Stored data:
******************************
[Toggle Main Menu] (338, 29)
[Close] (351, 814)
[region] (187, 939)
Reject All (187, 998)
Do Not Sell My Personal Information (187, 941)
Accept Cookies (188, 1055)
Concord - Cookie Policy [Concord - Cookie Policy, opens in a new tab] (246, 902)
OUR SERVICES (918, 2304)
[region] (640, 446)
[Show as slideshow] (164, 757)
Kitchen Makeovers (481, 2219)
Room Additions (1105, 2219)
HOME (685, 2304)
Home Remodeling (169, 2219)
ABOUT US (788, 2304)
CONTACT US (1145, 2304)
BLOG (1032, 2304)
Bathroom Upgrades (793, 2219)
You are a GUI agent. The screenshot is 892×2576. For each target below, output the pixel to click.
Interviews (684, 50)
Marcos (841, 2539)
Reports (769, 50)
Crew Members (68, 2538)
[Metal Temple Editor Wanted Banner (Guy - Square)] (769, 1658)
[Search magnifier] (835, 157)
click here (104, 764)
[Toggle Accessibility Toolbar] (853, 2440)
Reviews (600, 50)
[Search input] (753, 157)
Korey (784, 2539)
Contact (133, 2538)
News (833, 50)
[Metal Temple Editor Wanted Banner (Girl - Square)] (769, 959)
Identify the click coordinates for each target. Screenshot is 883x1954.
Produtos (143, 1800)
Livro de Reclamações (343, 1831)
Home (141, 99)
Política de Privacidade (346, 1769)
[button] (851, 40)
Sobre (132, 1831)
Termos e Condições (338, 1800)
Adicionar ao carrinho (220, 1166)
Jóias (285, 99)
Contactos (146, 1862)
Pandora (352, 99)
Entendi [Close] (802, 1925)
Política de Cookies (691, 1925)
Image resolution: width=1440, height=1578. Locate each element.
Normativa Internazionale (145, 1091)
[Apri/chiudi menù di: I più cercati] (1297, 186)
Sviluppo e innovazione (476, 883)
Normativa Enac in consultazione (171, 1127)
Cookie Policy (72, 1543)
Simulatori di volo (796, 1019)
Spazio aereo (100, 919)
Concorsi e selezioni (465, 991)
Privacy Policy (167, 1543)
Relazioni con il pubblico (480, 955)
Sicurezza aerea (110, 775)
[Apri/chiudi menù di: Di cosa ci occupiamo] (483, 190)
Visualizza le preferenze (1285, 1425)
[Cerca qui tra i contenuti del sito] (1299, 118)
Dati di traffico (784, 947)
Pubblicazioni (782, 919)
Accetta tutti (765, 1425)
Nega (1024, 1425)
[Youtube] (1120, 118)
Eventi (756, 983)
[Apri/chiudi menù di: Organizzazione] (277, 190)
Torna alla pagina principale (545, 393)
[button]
******************************
Take the lines above and print them exactly.

● Final answer:
[Toggle Main Menu] (338, 29)
[Close] (351, 814)
[region] (187, 939)
Reject All (187, 998)
Do Not Sell My Personal Information (187, 941)
Accept Cookies (188, 1055)
Concord - Cookie Policy [Concord - Cookie Policy, opens in a new tab] (246, 902)
OUR SERVICES (918, 2304)
[region] (640, 446)
[Show as slideshow] (164, 757)
Kitchen Makeovers (481, 2219)
Room Additions (1105, 2219)
HOME (685, 2304)
Home Remodeling (169, 2219)
ABOUT US (788, 2304)
CONTACT US (1145, 2304)
BLOG (1032, 2304)
Bathroom Upgrades (793, 2219)
You are a GUI agent. The screenshot is 892×2576. For each target below, output the pixel to click.
Interviews (684, 50)
Marcos (841, 2539)
Reports (769, 50)
Crew Members (68, 2538)
[Metal Temple Editor Wanted Banner (Guy - Square)] (769, 1658)
[Search magnifier] (835, 157)
click here (104, 764)
[Toggle Accessibility Toolbar] (853, 2440)
Reviews (600, 50)
[Search input] (753, 157)
Korey (784, 2539)
Contact (133, 2538)
News (833, 50)
[Metal Temple Editor Wanted Banner (Girl - Square)] (769, 959)
Identify the click coordinates for each target. Screenshot is 883x1954.
Produtos (143, 1800)
Livro de Reclamações (343, 1831)
Home (141, 99)
Política de Privacidade (346, 1769)
[button] (851, 40)
Sobre (132, 1831)
Termos e Condições (338, 1800)
Adicionar ao carrinho (220, 1166)
Jóias (285, 99)
Contactos (146, 1862)
Pandora (352, 99)
Entendi [Close] (802, 1925)
Política de Cookies (691, 1925)
Image resolution: width=1440, height=1578. Locate each element.
Normativa Internazionale (145, 1091)
[Apri/chiudi menù di: I più cercati] (1297, 186)
Sviluppo e innovazione (476, 883)
Normativa Enac in consultazione (171, 1127)
Cookie Policy (72, 1543)
Simulatori di volo (796, 1019)
Spazio aereo (100, 919)
Concorsi e selezioni (465, 991)
Privacy Policy (167, 1543)
Relazioni con il pubblico (480, 955)
Sicurezza aerea (110, 775)
[Apri/chiudi menù di: Di cosa ci occupiamo] (483, 190)
Visualizza le preferenze (1285, 1425)
[Cerca qui tra i contenuti del sito] (1299, 118)
Dati di traffico (784, 947)
Pubblicazioni (782, 919)
Accetta tutti (765, 1425)
Nega (1024, 1425)
[Youtube] (1120, 118)
Eventi (756, 983)
[Apri/chiudi menù di: Organizzazione] (277, 190)
Torna alla pagina principale (545, 393)
[button]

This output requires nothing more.